Detection and Analysis of Dormant Patterns in Data.
dormancy 
dormancy is a novel R package for detecting and analyzing dormant patterns in multivariate data. Unlike traditional pattern detection methods that focus on currently active relationships, dormancy identifies statistical patterns that exist but remain inactive until specific trigger conditions emerge.
What Makes This Package Unique?
This is the first statistical package dedicated to dormant pattern detection. The concept is inspired by:
- Biological dormancy: Seeds remaining dormant until conditions are right
- Geological phenomena: Dormant faults that can trigger earthquakes
- Epidemiology: Latent infections that activate under stress
In data analysis, dormant patterns are relationships that:
- Are strong in specific data regions but weak overall
- Only emerge when certain thresholds are crossed
- Are masked by confounding variables
- Could trigger cascade effects when activated
Installation
# Install from CRAN (when available)
install.packages("dormancy")
# Install development version
# devtools::install_github("danymukesha/dormancy")
Quick Example
library(dormancy)
set.seed(42)
n <- 500
# Create data with a dormant pattern
x <- rnorm(n)
condition <- sample(c(0, 1), n, replace = TRUE)
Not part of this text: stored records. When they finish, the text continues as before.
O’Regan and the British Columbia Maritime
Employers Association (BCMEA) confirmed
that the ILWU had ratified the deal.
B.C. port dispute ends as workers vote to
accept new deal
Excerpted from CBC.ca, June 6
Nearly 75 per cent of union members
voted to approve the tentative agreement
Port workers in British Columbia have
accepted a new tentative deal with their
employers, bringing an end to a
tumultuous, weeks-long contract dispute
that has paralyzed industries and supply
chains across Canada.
# Relationship only exists when condition == 1
y <- ifelse(condition == 1,
0.8 * x + rnorm(n, 0, 0.3),
rnorm(n))
data <- data.frame(x = x, y = y, condition = factor(condition))
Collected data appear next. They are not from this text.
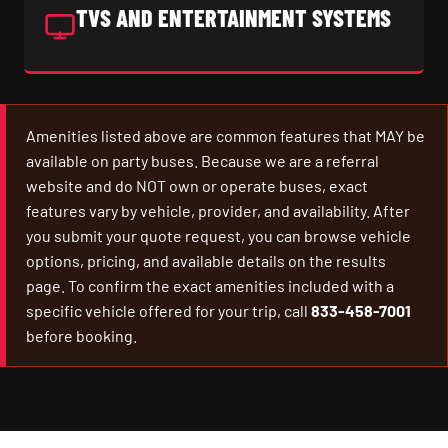
TVS AND ENTERTAINMENT SYSTEMS
Amenities listed above are common features that MAY be
available on party buses. Because we are a referral
website and do NOT own or operate buses, exact
features vary by vehicle, provider, and availability. After
you submit your quote request, you can browse vehicle
options, pricing, and available details on the results
page. To confirm the exact amenities included with a
specific vehicle offered for your trip, call
833-458-7001
before booking.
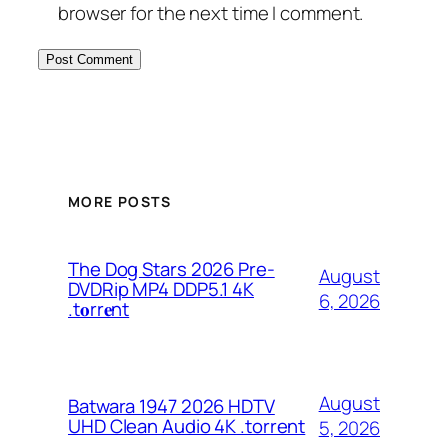
browser for the next time I comment.
MORE POSTS
The Dog Stars 2026 Pre-
August
DVDRip MP4 DDP5.1 4K
6, 2026
.t𝐨rr𝐞nt
August
Batwara 1947 2026 HDTV
UHD Clean Audio 4K .torrent
5, 2026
# Overall correlation is weak
cor(data$x, data$y) # ~0.35
# Detect the dormant pattern
result <- dormancy_detect(data, method = "conditional")
print(result)
#> Dormant pattern detected: x ~ y
#> Dormancy score: 0.72
#> Trigger: condition == 1
Core Functions
| Function | Description |
|---|---|
dormancy_detect() | Detect dormant patterns using 4 methods |
dormancy_trigger() | Identify activation trigger conditions |
dormancy_depth() | Measure how deeply dormant a pattern is |
dormancy_risk() | Assess activation risk and potential impact |
dormancy_scout() | Map data space for potential dormant regions |
awaken() | Simulate what happens when patterns activate |
hibernate() | Find patterns that have become dormant over time |
Detection Methods
1. Conditional Detection
Finds patterns that are conditionally suppressed - active only under specific conditions.
2. Threshold Detection
Identifies patterns that emerge when variables cross specific thresholds.
3. Phase Detection
Detects patterns that exist in specific phase regions of the data space.
4. Cascade Detection
Finds patterns that could trigger chain reactions through other variables.
Why Dormancy Matters
Traditional correlation analysis misses dormant patterns because:
- Aggregate statistics mask conditional relationships
- Weak overall correlations may hide strong local correlations
- Threshold effects create piecewise relationships
- Phase-dependent patterns vary across the data space
Use Cases
Financial Risk
# Detect dormant correlations that could activate during market stress
result <- dormancy_detect(returns_data, method = "threshold")
risk <- dormancy_risk(result, time_horizon = 30)
Quality Control
# Find patterns that only emerge under certain conditions
result <- dormancy_detect(process_data, method = "conditional")
triggers <- dormancy_trigger(result)
Environmental Monitoring
# Identify dormant patterns signaling ecological shifts
scout <- dormancy_scout(sensor_data)
hib <- hibernate(time_series_data, time_var = "date")
Healthcare Analytics
# Detect latent risk factors
result <- dormancy_detect(patient_data, method = "cascade")
awakening <- awaken(result, intensity = 1)
Key Concepts
Dormancy Score
Measures how "dormant" a pattern is (0 = active, 1 = fully dormant).
Trigger Conditions
The specific circumstances under which a dormant pattern would activate.
Depth of Dormancy
How much change is needed to awaken the pattern:
- Shallow: Minor perturbation could activate
- Deep: Significant systemic shift required
Cascade Potential
Risk that activating one pattern triggers others.
Citation
If you use dormancy in your research, please cite:
@Manual{dormancy,
title = {dormancy: Detection and Analysis of Dormant Patterns in Data},
author = {Dany Mukesha},
year = {2026},
note = {R package version 0.1.0},
url = {https://github.com/danymukesha/dormancy}
}
License
MIT License. See LICENSE for details.
Acknowledgments
This package develops a novel statistical framework inspired by concepts from biology, geology, and epidemiology. The idea of dormant patterns in data analysis provides a new perspective on hidden relationships and latent risks.